◆ Task statement
Set down the listing exactly as given, minus images.

◆ Raw data
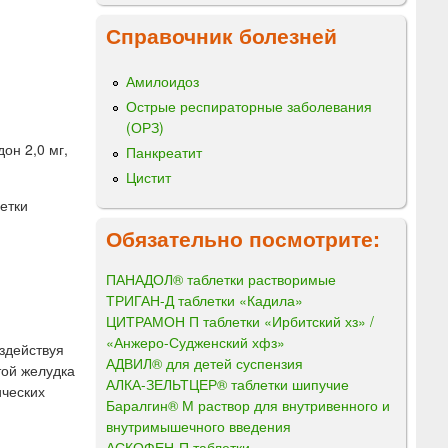
Справочник болезней
Амилоидоз
Острые респираторные заболевания
(ОРЗ)
он 2,0 мг,
Панкреатит
Цистит
етки
Обязательно посмотрите:
ПАНАДОЛ® таблетки растворимые
ТРИГАН-Д таблетки «Кадила»
ЦИТРАМОН П таблетки «Ирбитский хз» /
«Анжеро-Судженский хфз»
здействуя
АДВИЛ® для детей суспензия
той желудка
АЛКА-ЗЕЛЬТЦЕР® таблетки шипучие
ических
Баралгин® М раствор для внутривенного и
внутримышечного введения
АСКОФЕН-П таблетки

◆ Response below
Справочник болезней
Амилоидоз
Острые респираторные заболевания
(ОРЗ)
он 2,0 мг,
Панкреатит
Цистит
етки
Обязательно посмотрите:
ПАНАДОЛ® таблетки растворимые
ТРИГАН-Д таблетки «Кадила»
ЦИТРАМОН П таблетки «Ирбитский хз» /
«Анжеро-Судженский хфз»
здействуя
АДВИЛ® для детей суспензия
той желудка
АЛКА-ЗЕЛЬТЦЕР® таблетки шипучие
ических
Баралгин® М раствор для внутривенного и
внутримышечного введения
АСКОФЕН-П таблетки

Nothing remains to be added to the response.